### WHAT TO WORK ON
Without including any picture, transcribe the entries below word for word.
(LISTED ENTRIES begins)
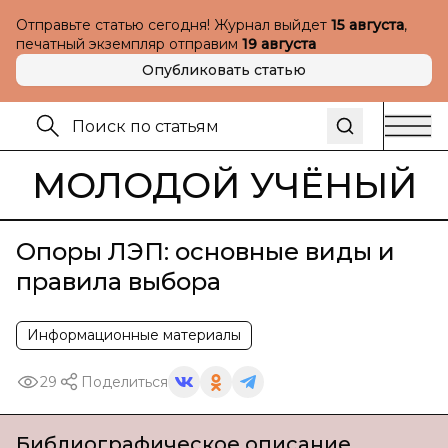
Отправьте статью сегодня! Журнал выйдет
15 августа
,
печатный экземпляр отправим
19 августа
Опубликовать статью
МОЛОДОЙ УЧЁНЫЙ
Опоры ЛЭП: основные виды и
правила выбора
Информационные материалы
29
Поделиться
Библиографическое описание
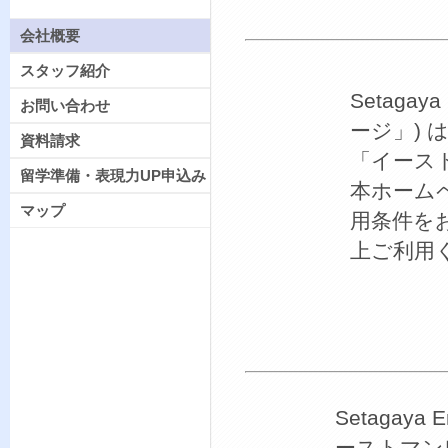
会社概要
スタッフ紹介
Setaga
お問い合わせ
ージ」) 
資料請求
「イース
留学準備・表現力UP申込み
本ホーム
マップ
用条件を
上ご利用
Setaga
ーストマン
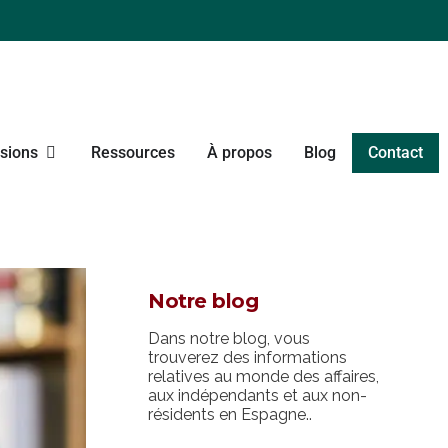
sions
Ressources
À propos
Blog
Contact
Notre blog
Dans notre blog, vous
trouverez des informations
relatives au monde des affaires,
aux indépendants et aux non-
résidents en Espagne..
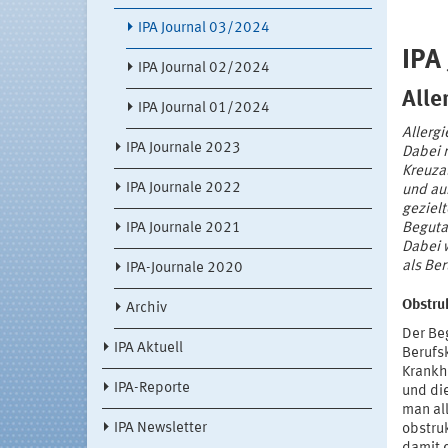
IPA Journal 03/2024
IPA
IPA Journal 02/2024
Alle
IPA Journal 01/2024
Allergi
IPA Journale 2023
Dabei 
Kreuzal
IPA Journale 2022
und auß
gezielt
IPA Journale 2021
Begutac
Dabei 
als Ber
IPA-Journale 2020
Obstru
Archiv
Der Be
IPA Aktuell
Berufs
Krankhe
IPA-Reporte
und di
man all
IPA Newsletter
obstru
(LISTED ENTRIES ends)
### OUTPUT FOR THIS TASK
Отправьте статью сегодня! Журнал выйдет
15 августа
,
печатный экземпляр отправим
19 августа
Опубликовать статью
МОЛОДОЙ УЧЁНЫЙ
Опоры ЛЭП: основные виды и
правила выбора
Информационные материалы
29
Поделиться
Библиографическое описание
会社概要
スタッフ紹介
Setaga
お問い合わせ
ージ」) 
資料請求
「イース
留学準備・表現力UP申込み
本ホーム
マップ
用条件を
上ご利用
Setaga
ーストマン
sions
Ressources
À propos
Blog
Contact
Notre blog
Dans notre blog, vous
trouverez des informations
relatives au monde des affaires,
aux indépendants et aux non-
résidents en Espagne..
IPA Journal 03/2024
IPA
IPA Journal 02/2024
Alle
IPA Journal 01/2024
Allergi
IPA Journale 2023
Dabei 
Kreuzal
IPA Journale 2022
und auß
gezielt
IPA Journale 2021
Begutac
Dabei 
als Ber
IPA-Journale 2020
Obstru
Archiv
Der Be
IPA Aktuell
Berufs
Krankhe
IPA-Reporte
und di
man all
IPA Newsletter
obstru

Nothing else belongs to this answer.